Ben Travers at IndieWire extrapolates his feelings about the final episodes of “House of Cards” into a look at the entire business model at Netflix, which he argues is focused more on quantity than quality. “The final season doesn’t feel like a final chapter; it feels like content,” he writes. “Sure, Netflix executives can say ‘House of Cards’ is complete — to entice any new viewers who have been waiting to binge it all the way through — but the body of work feels more valuable than the work itself. Making original content is more important to Netflix than making great programming.”
‘“House of Cards” Dismal Ending Proves It Never Had Anything to Say’ [Vox]
Todd VanDerWerff admits he isn’t a loyal fan of the series, but he tries to put himself in their shoes in his vicious pan of the final season. Comparing the final season to the notoriously loathed final stretch of “Dexter,” VanDerWerff writes, “I cannot imagine being a fan of the show, getting excited for the sixth and final season, watching Season 5’s buildup to that sixth and final season, and then sitting down to watch and getting … this.”
Interviews and Otherwise
‘How Robin Wright Took Charge of “House of Cards” and Saved the Final Season’ [Variety]
Before the show returned, Variety did a complete history of the drama surrounding Spacey’s departure and how the show was saved from critical condition.

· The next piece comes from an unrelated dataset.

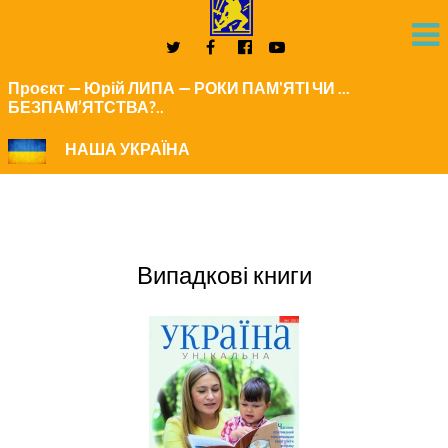
Проєкт — Юрій ЛИПА — РОКИ ПАМ'ЯТІ ЧИ ...
БЕЗПАМ’ЯТСТВА?..
НАША УКРАЇНА
Випадкові книги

The show’s co-showrunner Melissa James Gibson offered a glimpse into how the program would use Frank Underwood, telling Variety’s Debra Birnbaum, “It would have been absurd to deny the powerful existence and shadow of Francis Underwood, so all the rest of the characters have to navigate what went on with him prior to this season.”
‘“House of Cards”: What the Final Season Would’ve Looked Like if Kevin Spacey Hadn’t Been Fired’ [IndieWire]
One of the questions that can never be completely answered is how “House of Cards” would have been different if Spacey hadn’t been removed. Liz Shannon Miller came close. Her conversations with the show’s cast and crew indicate that Season 6 would have been a power play for the White House between Claire and Frank. In Miller’s feature, the co-showrunner Frank Pugliese says, “Essentially at the end of Season 5 there’s a promise Francis makes, that he’s going to own the White House by owning Claire.” He later adds: “So again, [in] Season 6 we knew that all these forces were trying to control her and own her. That seemed like something we wanted to explore and dramatize.”
‘The First Female President Will Not Carry a Handbag’ [The New York Times]
“What would the first female president wear?” asks the Times fashion critic Vanessa Friedman. Season 6 seems to provide some clues. “The show is as dark and twisted as ever, both in terms of plot and the corrupting psychology of power,” Friedman writes, “but it’s also a pretty convincing take on how the first Madam President might present herself.”